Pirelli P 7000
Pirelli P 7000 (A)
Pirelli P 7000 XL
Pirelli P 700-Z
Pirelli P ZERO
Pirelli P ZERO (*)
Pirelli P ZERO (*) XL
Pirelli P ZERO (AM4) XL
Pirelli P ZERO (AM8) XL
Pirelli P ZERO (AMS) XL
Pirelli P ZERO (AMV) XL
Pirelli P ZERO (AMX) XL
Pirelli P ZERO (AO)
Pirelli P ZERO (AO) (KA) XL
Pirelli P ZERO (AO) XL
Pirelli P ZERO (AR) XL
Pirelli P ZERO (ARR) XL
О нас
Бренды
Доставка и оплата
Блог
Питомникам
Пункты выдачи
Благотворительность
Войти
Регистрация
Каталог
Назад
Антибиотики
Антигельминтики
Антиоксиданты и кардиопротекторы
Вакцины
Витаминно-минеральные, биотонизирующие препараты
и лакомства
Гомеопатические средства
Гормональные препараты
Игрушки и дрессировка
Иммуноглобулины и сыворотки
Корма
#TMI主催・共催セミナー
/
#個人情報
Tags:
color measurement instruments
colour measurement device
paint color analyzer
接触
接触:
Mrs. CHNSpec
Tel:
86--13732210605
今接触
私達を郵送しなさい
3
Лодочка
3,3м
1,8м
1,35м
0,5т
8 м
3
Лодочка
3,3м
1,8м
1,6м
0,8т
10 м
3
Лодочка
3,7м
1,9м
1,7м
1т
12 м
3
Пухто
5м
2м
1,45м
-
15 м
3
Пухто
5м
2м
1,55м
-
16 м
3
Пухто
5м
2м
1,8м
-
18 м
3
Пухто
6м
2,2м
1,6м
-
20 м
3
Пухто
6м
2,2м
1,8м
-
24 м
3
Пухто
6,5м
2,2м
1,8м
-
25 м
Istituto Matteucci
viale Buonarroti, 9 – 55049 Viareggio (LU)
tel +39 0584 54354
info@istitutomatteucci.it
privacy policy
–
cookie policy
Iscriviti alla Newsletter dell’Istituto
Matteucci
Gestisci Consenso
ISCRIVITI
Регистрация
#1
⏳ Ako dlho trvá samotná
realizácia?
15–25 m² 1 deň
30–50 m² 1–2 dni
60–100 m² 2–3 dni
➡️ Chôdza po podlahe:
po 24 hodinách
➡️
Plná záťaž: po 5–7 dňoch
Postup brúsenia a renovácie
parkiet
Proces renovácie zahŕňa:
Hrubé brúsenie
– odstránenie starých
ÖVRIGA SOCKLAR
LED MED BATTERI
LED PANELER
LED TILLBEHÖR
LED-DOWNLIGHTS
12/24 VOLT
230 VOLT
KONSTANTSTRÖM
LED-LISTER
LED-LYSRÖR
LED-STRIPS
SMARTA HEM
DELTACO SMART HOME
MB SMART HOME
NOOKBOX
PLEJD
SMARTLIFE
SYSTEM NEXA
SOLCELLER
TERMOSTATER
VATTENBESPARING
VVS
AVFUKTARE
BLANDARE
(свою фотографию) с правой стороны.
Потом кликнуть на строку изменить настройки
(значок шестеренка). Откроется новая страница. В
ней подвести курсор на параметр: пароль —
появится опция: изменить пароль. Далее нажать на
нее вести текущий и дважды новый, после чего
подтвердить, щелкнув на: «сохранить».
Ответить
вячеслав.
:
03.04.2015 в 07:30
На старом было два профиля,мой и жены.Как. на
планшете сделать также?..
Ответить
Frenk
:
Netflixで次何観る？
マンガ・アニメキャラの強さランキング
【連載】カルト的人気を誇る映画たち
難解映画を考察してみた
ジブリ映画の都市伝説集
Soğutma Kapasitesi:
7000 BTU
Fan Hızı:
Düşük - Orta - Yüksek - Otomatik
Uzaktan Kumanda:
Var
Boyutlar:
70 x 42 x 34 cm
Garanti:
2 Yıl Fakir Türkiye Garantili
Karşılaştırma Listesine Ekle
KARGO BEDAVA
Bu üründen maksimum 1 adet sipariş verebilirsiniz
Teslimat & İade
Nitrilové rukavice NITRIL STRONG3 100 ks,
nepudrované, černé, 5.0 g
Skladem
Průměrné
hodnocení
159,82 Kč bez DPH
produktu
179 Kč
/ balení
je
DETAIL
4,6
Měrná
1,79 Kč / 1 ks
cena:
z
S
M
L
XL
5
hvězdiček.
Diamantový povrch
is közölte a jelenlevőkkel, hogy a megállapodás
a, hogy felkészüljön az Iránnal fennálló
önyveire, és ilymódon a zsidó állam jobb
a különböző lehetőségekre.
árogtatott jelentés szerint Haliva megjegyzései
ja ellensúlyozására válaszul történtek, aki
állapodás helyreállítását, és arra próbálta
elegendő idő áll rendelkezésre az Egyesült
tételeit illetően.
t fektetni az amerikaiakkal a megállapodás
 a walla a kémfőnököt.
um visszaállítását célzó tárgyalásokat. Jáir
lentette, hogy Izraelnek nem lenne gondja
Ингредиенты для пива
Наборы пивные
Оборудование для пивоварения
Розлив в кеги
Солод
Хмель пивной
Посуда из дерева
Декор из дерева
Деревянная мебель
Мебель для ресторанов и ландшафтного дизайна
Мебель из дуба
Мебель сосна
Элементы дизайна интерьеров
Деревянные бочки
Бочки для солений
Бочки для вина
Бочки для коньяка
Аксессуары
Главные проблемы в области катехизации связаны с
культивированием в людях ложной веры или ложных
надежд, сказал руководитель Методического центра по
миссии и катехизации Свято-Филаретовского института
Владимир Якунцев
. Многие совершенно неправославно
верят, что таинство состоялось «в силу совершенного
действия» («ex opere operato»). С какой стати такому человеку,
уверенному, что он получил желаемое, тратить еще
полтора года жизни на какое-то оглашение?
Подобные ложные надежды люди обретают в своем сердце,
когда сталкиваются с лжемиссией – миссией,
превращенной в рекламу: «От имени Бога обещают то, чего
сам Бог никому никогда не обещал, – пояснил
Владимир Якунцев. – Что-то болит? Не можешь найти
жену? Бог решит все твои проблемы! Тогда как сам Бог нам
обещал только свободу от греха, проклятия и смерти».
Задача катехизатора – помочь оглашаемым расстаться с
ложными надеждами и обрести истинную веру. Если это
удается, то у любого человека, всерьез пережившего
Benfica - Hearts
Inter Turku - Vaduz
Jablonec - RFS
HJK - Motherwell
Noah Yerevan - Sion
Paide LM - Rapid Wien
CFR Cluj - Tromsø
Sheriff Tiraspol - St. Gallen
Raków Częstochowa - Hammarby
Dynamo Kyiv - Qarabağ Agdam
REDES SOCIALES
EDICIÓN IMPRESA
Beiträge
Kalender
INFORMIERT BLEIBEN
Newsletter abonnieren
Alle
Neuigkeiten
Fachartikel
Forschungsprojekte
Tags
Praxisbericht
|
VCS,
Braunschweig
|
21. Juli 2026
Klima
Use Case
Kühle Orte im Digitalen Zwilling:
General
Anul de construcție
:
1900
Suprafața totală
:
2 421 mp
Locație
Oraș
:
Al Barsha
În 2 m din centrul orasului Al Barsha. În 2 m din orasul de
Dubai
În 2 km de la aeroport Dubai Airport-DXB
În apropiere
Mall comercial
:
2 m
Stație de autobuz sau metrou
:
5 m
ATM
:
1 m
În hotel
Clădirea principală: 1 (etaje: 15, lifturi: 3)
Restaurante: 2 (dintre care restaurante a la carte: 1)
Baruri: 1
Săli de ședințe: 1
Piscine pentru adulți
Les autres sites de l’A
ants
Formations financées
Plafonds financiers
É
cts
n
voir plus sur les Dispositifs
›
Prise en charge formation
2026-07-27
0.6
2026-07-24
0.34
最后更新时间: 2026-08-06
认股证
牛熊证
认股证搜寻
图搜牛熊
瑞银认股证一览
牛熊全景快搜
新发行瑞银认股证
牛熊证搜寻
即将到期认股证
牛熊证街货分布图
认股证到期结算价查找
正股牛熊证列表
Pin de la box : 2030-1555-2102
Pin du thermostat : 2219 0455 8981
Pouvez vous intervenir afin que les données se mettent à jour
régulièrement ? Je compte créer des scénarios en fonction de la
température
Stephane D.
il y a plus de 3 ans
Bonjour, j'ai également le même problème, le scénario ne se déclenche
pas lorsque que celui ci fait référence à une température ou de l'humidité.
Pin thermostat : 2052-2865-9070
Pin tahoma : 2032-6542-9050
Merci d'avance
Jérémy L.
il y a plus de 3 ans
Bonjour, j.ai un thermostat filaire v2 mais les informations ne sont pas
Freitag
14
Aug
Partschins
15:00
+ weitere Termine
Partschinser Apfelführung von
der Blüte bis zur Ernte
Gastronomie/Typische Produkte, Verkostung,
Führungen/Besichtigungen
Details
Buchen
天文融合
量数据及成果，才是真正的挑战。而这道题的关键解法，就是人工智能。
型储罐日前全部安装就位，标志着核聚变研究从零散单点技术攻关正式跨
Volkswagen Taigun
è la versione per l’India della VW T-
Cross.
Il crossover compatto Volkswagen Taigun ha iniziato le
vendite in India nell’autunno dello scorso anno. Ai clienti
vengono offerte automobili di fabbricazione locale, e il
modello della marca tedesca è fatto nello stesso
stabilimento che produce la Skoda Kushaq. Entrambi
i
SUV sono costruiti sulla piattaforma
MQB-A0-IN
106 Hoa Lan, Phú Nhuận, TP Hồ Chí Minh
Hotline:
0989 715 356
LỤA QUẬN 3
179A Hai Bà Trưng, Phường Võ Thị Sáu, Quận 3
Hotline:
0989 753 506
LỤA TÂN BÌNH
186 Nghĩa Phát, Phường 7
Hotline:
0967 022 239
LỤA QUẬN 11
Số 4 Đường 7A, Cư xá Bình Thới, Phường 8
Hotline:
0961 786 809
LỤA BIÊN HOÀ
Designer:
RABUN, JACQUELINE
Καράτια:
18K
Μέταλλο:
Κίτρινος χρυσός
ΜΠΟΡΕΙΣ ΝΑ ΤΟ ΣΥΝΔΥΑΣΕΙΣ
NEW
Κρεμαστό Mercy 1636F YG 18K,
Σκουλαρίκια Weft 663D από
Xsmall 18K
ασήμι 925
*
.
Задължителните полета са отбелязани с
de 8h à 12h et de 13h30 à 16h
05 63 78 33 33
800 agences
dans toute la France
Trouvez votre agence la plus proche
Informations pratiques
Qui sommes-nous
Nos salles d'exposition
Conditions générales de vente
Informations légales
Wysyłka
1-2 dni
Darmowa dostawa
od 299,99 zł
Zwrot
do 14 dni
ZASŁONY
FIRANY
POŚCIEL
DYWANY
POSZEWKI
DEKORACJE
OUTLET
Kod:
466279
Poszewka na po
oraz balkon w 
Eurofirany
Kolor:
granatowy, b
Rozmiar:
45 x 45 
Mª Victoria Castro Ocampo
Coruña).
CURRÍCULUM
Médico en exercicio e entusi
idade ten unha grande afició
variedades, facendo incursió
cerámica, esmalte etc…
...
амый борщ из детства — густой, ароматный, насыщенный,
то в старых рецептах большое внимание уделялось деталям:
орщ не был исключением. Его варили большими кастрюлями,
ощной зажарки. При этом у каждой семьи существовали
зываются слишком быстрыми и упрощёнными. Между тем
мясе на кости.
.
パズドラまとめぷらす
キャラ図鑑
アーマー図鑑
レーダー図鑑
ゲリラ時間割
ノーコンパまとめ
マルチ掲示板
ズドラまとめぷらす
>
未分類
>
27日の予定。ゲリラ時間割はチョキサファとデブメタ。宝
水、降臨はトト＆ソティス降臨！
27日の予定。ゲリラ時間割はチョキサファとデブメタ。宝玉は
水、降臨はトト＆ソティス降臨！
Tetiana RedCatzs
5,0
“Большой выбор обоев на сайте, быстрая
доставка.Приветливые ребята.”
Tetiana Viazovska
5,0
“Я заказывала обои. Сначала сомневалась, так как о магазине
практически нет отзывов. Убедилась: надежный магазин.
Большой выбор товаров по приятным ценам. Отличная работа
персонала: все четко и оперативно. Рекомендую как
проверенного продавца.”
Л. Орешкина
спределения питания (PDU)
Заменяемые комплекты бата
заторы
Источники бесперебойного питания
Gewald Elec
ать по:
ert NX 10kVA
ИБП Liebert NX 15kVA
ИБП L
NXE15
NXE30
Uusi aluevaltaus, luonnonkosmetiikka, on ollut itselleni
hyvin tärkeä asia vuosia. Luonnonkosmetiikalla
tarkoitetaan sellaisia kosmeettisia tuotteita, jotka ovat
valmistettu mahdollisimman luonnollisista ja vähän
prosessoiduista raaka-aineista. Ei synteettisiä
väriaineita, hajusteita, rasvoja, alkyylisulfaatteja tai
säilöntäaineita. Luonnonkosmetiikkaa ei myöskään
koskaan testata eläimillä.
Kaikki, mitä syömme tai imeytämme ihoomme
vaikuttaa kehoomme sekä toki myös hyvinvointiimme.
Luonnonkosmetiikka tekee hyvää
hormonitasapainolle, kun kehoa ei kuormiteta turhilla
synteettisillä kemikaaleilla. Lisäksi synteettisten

····················

About this exercise → Each line of the records above that contains the word "color" should be counted; give the resulting number without further words.

Worked solution → 2